Intuitive Surgical (ISRG 0.59%) finished last year on a lackluster note. The stock fell more than 25%. What weighed on the robotic surgery giant? Coronavirus shutdowns in China meant lower procedure volumes there, and therefore, less revenue. Rising inflation led to higher costs for Intuitive. And unfavorable currency exchanges presented another challenge.

Though these challenges remain, the market is looking at Intuitive through a brighter lens these days. Shares of the robotic surgery giant have climbed more than 15% so far this year. Now you may be wondering if this momentum can continue -- and if you should buy, sell, or hold shares of this innovative company. Let's find out.

The pandemic's impact

First, let's take a closer look at why the shares suffered last year. Since Intuitive is a healthcare company, we could expect it to hold up during times of trouble. To a certain degree, it does. But the pandemic has been a unique time: Shutdowns have resulted in cancellations of nonessential surgeries. Outside of pandemic times, this generally doesn't happen.

And these surgery cancellations have weighed on revenue. That's because hospitals order accessories and instruments from Intuitive for each surgery performed with the company's flagship Da Vinci robot. Considering the slowdown in surgeries, we could imagine hospitals reducing these orders -- and even halting plans to buy or lease a Da Vinci.

On top of this, difficulties included negative currency exchanges, and higher costs to manufacture and transport products. All of this gave investors some reasons to hold off on buying Intuitive shares.

But I've been optimistic about this stock all along: Intuitive's long-term prospects haven't changed. And these prospects are pretty bright. Here's why.

We'll start off with market share.
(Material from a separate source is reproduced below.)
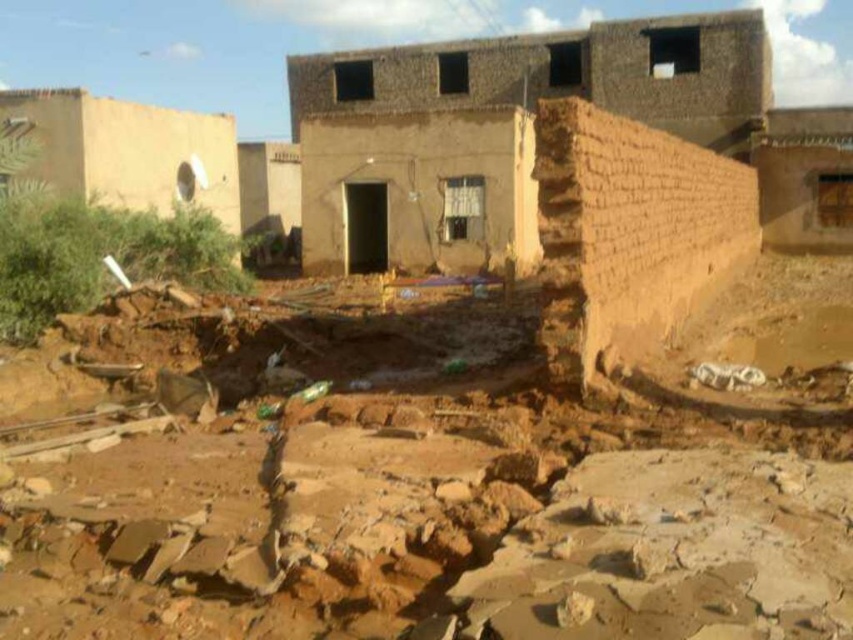 Consider the image. Can you confirm if brown clay mud at center is positioned to the right of brown mud-brick house at center?

Indeed, brown clay mud at center is positioned on the right side of brown mud-brick house at center.

Is point (466, 515) positioned before point (76, 19)?

Yes, point (466, 515) is in front of point (76, 19).

Where is `brown clay mud at center`? The image size is (853, 640). brown clay mud at center is located at coordinates (422, 497).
Intuitive holds nearly 80% of the global robotic surgery market. And it's likely to remain in the lead thanks to its moat, because it's not easy to unseat such a big player. Surgical robots are million-dollar purchases, regardless of the provider, so it's unlikely a rival will be able to use price as a way of gaining market share. Also, because these robots are so expensive, hospitals that have invested in the Da Vinci probably will stick with it.

Surgeons train on the Da Vinci

Finally, surgeons around the world generally train on the Da Vinci. It's a system they know well, so they'll likely want to keep using it. Today, more than 66,000 surgeons around the world are trained to use the platform.

Meanwhile, Intuitive isn't resting on its laurels. The company continues to improve its operating system and add new procedures -- thanks to regulatory clearances -- to its Da Vinci system. In the U.S., the multiport platform currently includes six surgical categories and more than 70 procedure indications. All of this means there's reason to believe Intuitive can stay at the head of the pack over time.

I also like Intuitive's business model. The company doesn't just generate revenue by selling robotic systems. It actually makes even more revenue from the sales of instruments and accessories. Of course, as mentioned earlier, this weighed on Intuitive during times of canceled surgeries.

But overall, generating the lion's share of revenue from instruments sales is positive. That's because it offers the company a regular and recurrent revenue stream. So, once Intuitive sells a platform, the revenue opportunity is just beginning.

Finally, Intuitive has shown confidence in its own business. The company has been regularly repurchasing its shares. It bought back $1 billion in common stock in the fourth quarter of last year. And it went on to buy back $350 million in the first quarter of this year.

Time to buy, sell, or hold?

So, should you buy, sell, or hold this robotic surgery powerhouse? Let's take a look at the company's valuation. Intuitive trades for 56 times forward earnings estimates. This may seem like a lot, but it's actually down from more than 72 early last year. At the same time, revenue has continued to climb:

ISRG PE Ratio (Forward) Chart

ISRG PE Ratio (Forward) data by YCharts.

And with more than 7,700 robotic systems placed worldwide and opportunities to add new procedures, it's likely revenue will continue to rise. As mentioned, Intuitive's market leadership is another strength.

All of this means it's worth paying a premium for Intuitive. It's likely to deliver more growth over time.

I think you can guess my answer to our question by now: I wouldn't sell its shares today, even if the stock doesn't greatly extend gains in the coming months. Intuitive has what it takes to rise significantly over the long term. And that's why it's a player I would buy and hold today.